(Beginning of RAW DATA)

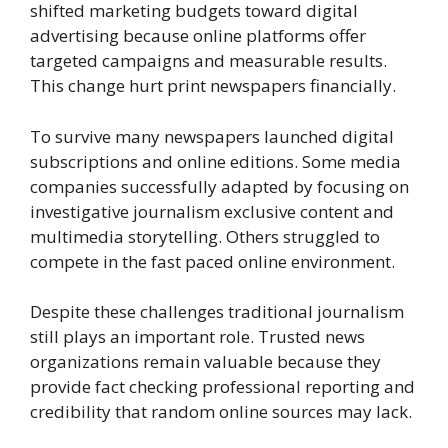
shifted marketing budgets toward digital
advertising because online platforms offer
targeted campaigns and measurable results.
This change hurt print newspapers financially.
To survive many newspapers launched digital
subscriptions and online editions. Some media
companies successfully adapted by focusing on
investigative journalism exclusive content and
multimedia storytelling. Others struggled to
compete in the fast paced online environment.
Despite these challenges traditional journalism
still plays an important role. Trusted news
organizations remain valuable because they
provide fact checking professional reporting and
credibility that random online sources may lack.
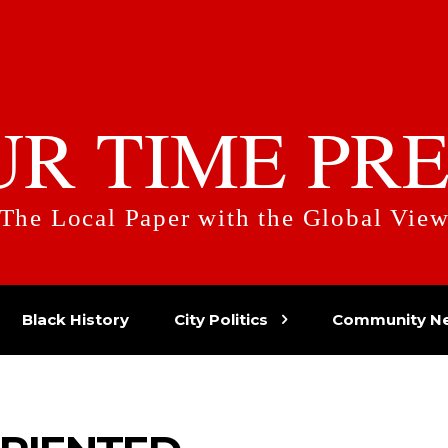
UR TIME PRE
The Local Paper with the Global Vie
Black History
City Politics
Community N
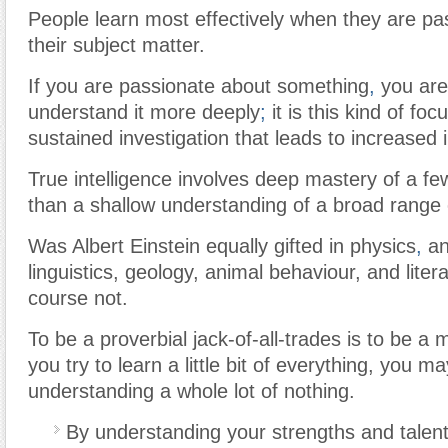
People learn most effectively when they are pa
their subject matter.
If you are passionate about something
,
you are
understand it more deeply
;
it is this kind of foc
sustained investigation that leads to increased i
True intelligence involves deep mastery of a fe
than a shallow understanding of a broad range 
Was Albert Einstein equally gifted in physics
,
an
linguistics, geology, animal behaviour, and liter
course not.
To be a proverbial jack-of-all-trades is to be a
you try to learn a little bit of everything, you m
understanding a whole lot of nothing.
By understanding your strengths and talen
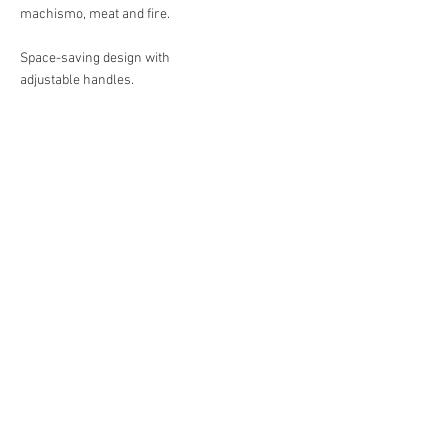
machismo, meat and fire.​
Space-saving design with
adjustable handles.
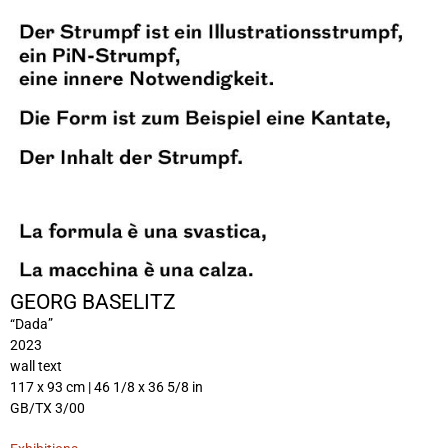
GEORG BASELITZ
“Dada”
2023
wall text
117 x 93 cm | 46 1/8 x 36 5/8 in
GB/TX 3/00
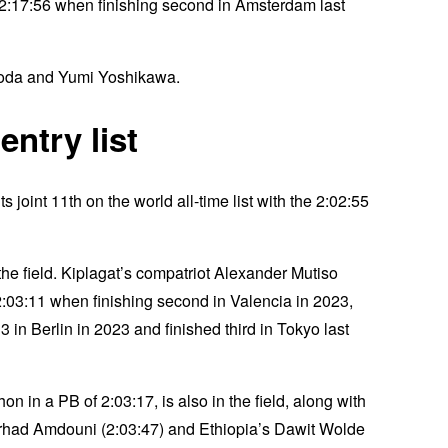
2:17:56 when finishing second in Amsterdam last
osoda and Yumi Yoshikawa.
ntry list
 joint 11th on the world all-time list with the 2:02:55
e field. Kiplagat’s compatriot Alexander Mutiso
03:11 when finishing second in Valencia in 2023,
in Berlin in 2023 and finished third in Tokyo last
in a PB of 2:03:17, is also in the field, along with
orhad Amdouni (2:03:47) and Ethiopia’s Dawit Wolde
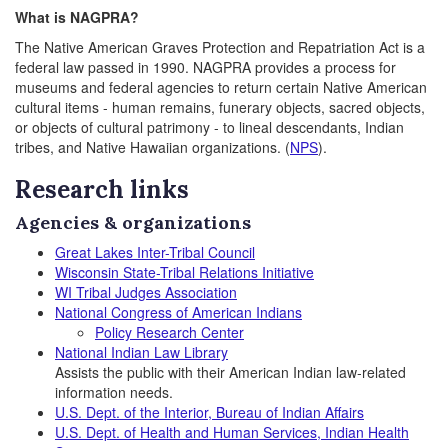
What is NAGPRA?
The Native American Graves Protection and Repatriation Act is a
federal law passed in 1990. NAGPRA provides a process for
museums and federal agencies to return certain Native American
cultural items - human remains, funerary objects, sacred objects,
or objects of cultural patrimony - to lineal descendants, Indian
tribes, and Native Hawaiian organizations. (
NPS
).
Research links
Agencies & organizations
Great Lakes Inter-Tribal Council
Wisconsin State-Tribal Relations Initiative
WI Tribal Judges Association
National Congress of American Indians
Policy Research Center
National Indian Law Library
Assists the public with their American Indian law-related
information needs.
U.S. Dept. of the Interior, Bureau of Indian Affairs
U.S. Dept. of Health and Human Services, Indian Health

(End of RAW DATA)

• PROBLEM TO WORK ON
Every line from the one containing "understanding a whole lot of nothing." through the last line of the records is to be reproduced exactly, with pictures left out and nothing else given.

• REPLY TO THE EXERCISE
understanding a whole lot of nothing.
By understanding your strengths and talen
machismo, meat and fire.​
Space-saving design with
adjustable handles.
GEORG BASELITZ
“Dada”
2023
wall text
117 x 93 cm | 46 1/8 x 36 5/8 in
GB/TX 3/00
2:17:56 when finishing second in Amsterdam last
osoda and Yumi Yoshikawa.
ntry list
 joint 11th on the world all-time list with the 2:02:55
e field. Kiplagat’s compatriot Alexander Mutiso
03:11 when finishing second in Valencia in 2023,
in Berlin in 2023 and finished third in Tokyo last
in a PB of 2:03:17, is also in the field, along with
orhad Amdouni (2:03:47) and Ethiopia’s Dawit Wolde
What is NAGPRA?
The Native American Graves Protection and Repatriation Act is a
federal law passed in 1990. NAGPRA provides a process for
museums and federal agencies to return certain Native American
cultural items - human remains, funerary objects, sacred objects,
or objects of cultural patrimony - to lineal descendants, Indian
tribes, and Native Hawaiian organizations. (
NPS
).
Research links
Agencies & organizations
Great Lakes Inter-Tribal Council
Wisconsin State-Tribal Relations Initiative
WI Tribal Judges Association
National Congress of American Indians
Policy Research Center
National Indian Law Library
Assists the public with their American Indian law-related
information needs.
U.S. Dept. of the Interior, Bureau of Indian Affairs
U.S. Dept. of Health and Human Services, Indian Health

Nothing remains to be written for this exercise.